## About this task
Copy out every line holding the string "deleted" from the records below.

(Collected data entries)
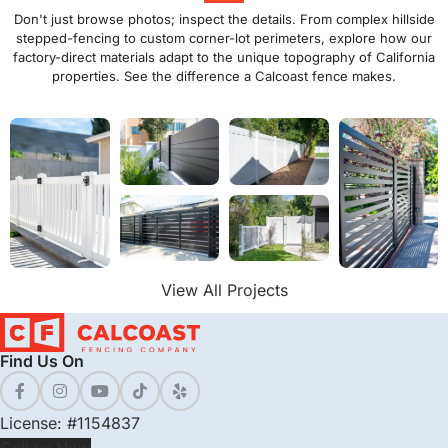
Don't just browse photos; inspect the details. From complex hillside
stepped-fencing to custom corner-lot perimeters, explore how our
factory-direct materials adapt to the unique topography of California
properties. See the difference a Calcoast fence makes.
View All Projects
Find Us On
License: #1154837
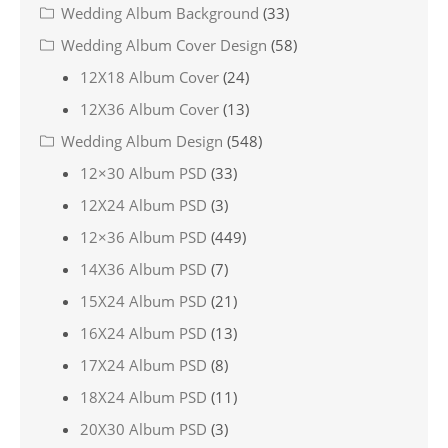
Wedding Album Background
(33)
Wedding Album Cover Design
(58)
12X18 Album Cover
(24)
12X36 Album Cover
(13)
Wedding Album Design
(548)
12×30 Album PSD
(33)
12X24 Album PSD
(3)
12×36 Album PSD
(449)
14X36 Album PSD
(7)
15X24 Album PSD
(21)
16X24 Album PSD
(13)
17X24 Album PSD
(8)
18X24 Album PSD
(11)
20X30 Album PSD
(3)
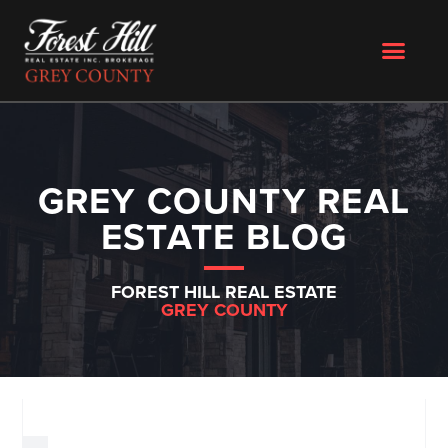
GREY COUNTY REAL
ESTATE BLOG
FOREST HILL REAL ESTATE
GREY COUNTY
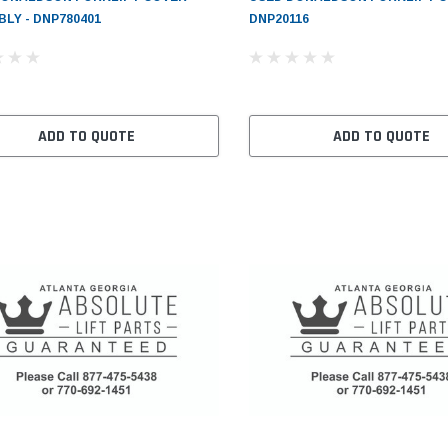
LY - DNP780401
DNP20116
ADD TO QUOTE
ADD TO QUOTE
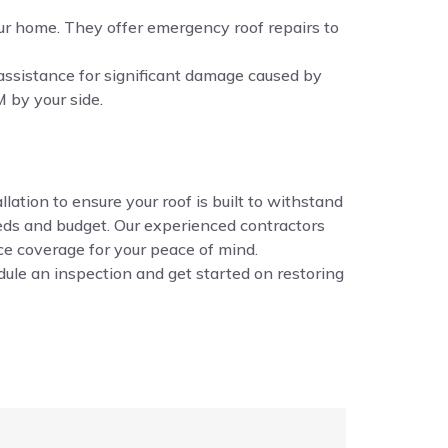
ur home. They offer emergency roof repairs to
assistance for significant damage caused by
 by your side.
ation to ensure your roof is built to withstand
eds and budget. Our experienced contractors
ance coverage for your peace of mind.
ule an inspection and get started on restoring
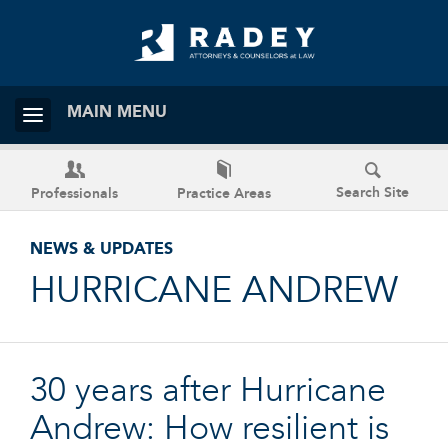
MAIN MENU
Search Site
Professionals
Practice Areas
NEWS & UPDATES
HURRICANE ANDREW
30 years after Hurricane
Andrew: How resilient is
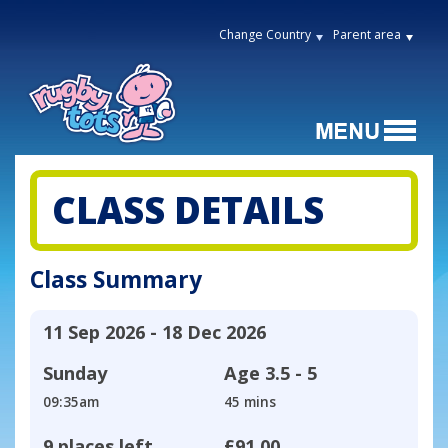
Change Country
Parent area
CLASS DETAILS
Class Summary
11 Sep 2026 - 18 Dec 2026
Sunday
Age
3.5 - 5
09:35am
45 mins
9 places left
£91.00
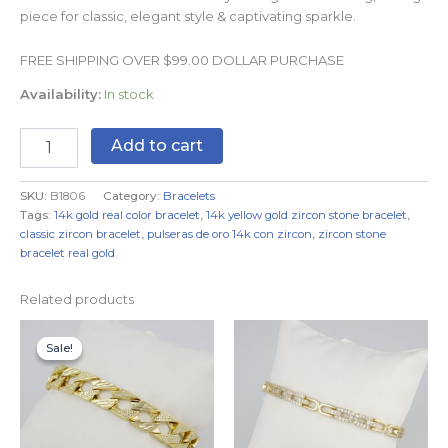
piece for classic, elegant style & captivating sparkle.
FREE SHIPPING OVER $99.00 DOLLAR PURCHASE
Availability:
In stock
Add to cart
SKU:
B1806
Category:
Bracelets
Tags:
14k gold real color bracelet
,
14k yellow gold zircon stone bracelet
,
classic zircon bracelet
,
pulseras de oro 14k con zircon
,
zircon stone
bracelet real gold
Related products
Original
Current
price
price
Sale!
Sale!
was:
is:
$19.99.
$14.99.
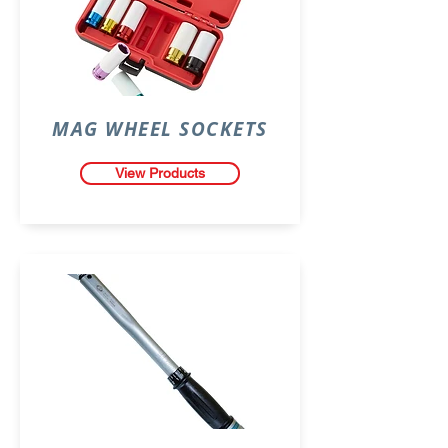
MAG WHEEL SOCKETS
View Products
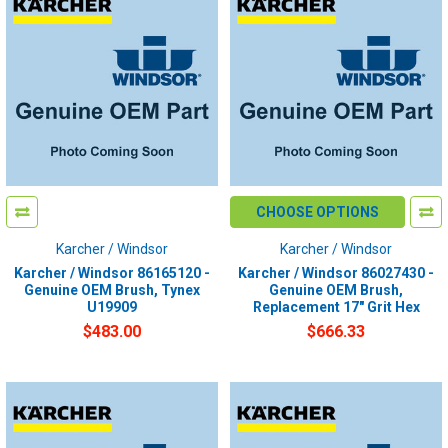
CHOOSE OPTIONS
Karcher / Windsor
Karcher / Windsor
Karcher / Windsor 86165120 -
Karcher / Windsor 86027430 -
Genuine OEM Brush, Tynex
Genuine OEM Brush,
U19909
Replacement 17" Grit Hex
$483.00
$666.33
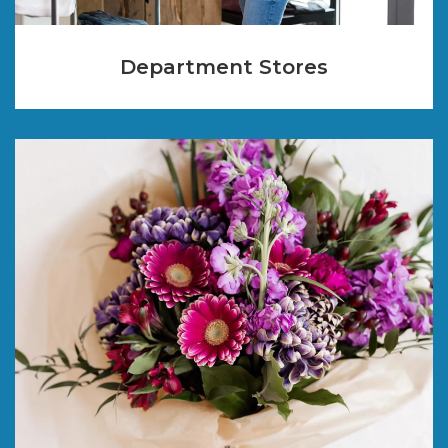
Department Stores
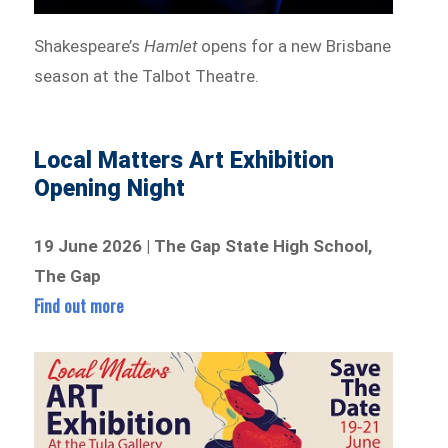
Shakespeare’s
Hamlet
opens for a new Brisbane
season at the Talbot Theatre.
Local Matters Art Exhibition
Opening Night
19 June 2026 | The Gap State High School,
The Gap
Find out more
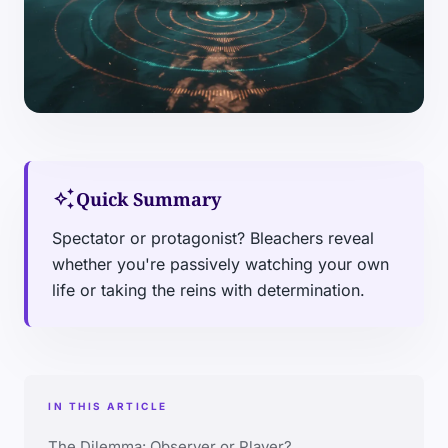
auto_awesome
Quick Summary
Spectator or protagonist? Bleachers reveal
whether you're passively watching your own
life or taking the reins with determination.
IN THIS ARTICLE
The Dilemma: Observer or Player?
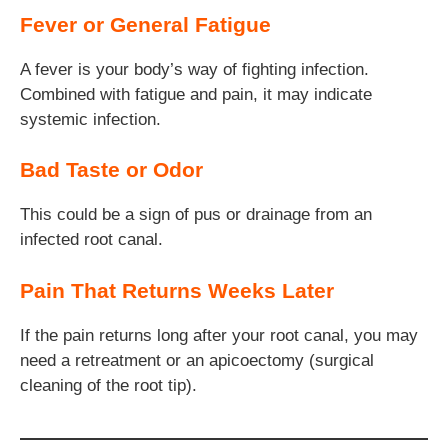
Fever or General Fatigue
A fever is your body’s way of fighting infection.
Combined with fatigue and pain, it may indicate
systemic infection.
Bad Taste or Odor
This could be a sign of pus or drainage from an
infected root canal.
Pain That Returns Weeks Later
If the pain returns long after your root canal, you may
need a retreatment or an apicoectomy (surgical
cleaning of the root tip).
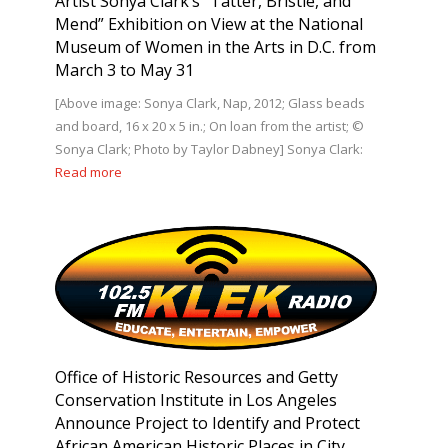
Artist Sonya Clark’s “Tatter, Bristle, and
Mend” Exhibition on View at the National
Museum of Women in the Arts in D.C. from
March 3 to May 31
[Above image: Sonya Clark, Nap, 2012; Glass beads
and board, 16 x 20 x 5 in.; On loan from the artist; ©
Sonya Clark; Photo by Taylor Dabney] Sonya Clark:
Read more
Office of Historic Resources and Getty
Conservation Institute in Los Angeles
Announce Project to Identify and Protect
African American Historic Places in City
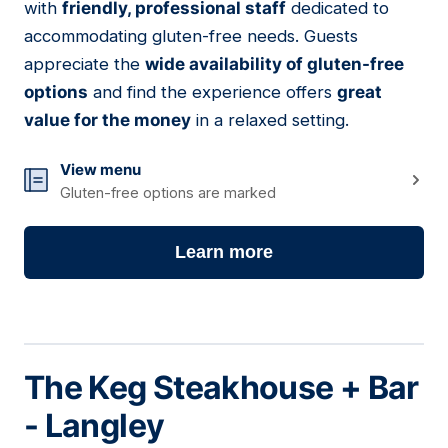
with
friendly, professional staff
dedicated to
accommodating gluten-free needs. Guests
appreciate the
wide availability of gluten-free
options
and find the experience offers
great
value for the money
in a relaxed setting.
View menu
Gluten-free options are marked
Learn more
The Keg Steakhouse + Bar
- Langley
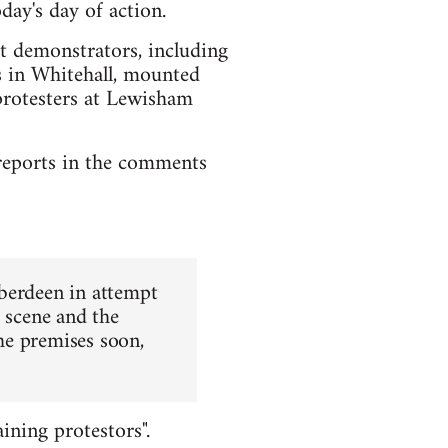
day's day of action.
st demonstrators, including
rs in Whitehall, mounted
protesters at Lewisham
l reports in the comments
Aberdeen in attempt
e scene and the
the premises soon,
ining protestors".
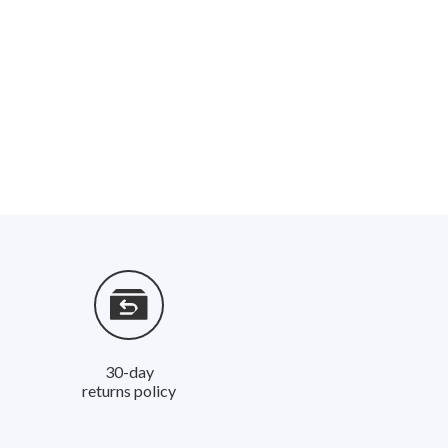
30-day
returns policy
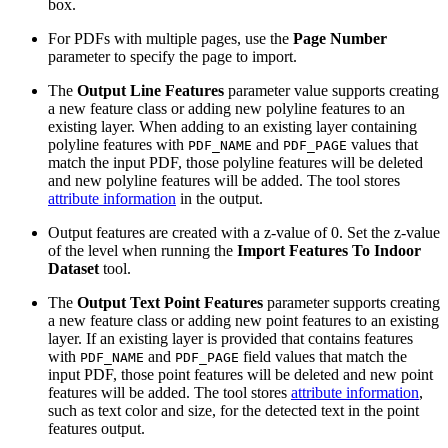
box.
For PDFs with multiple pages, use the
Page Number
parameter to specify the page to import.
The
Output Line Features
parameter value supports creating
a new feature class or adding new polyline features to an
existing layer. When adding to an existing layer containing
polyline features with
and
values that
PDF_NAME
PDF_PAGE
match the input PDF, those polyline features will be deleted
and new polyline features will be added. The tool stores
attribute information
in the output.
Output features are created with a z-value of 0. Set the z-value
of the level when running the
Import Features To Indoor
Dataset
tool.
The
Output Text Point Features
parameter supports creating
a new feature class or adding new point features to an existing
layer. If an existing layer is provided that contains features
with
and
field values that match the
PDF_NAME
PDF_PAGE
input PDF, those point features will be deleted and new point
features will be added. The tool stores
attribute information
,
such as text color and size, for the detected text in the point
features output.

## Exercise result
match the input PDF, those polyline features will be deleted
input PDF, those point features will be deleted and new point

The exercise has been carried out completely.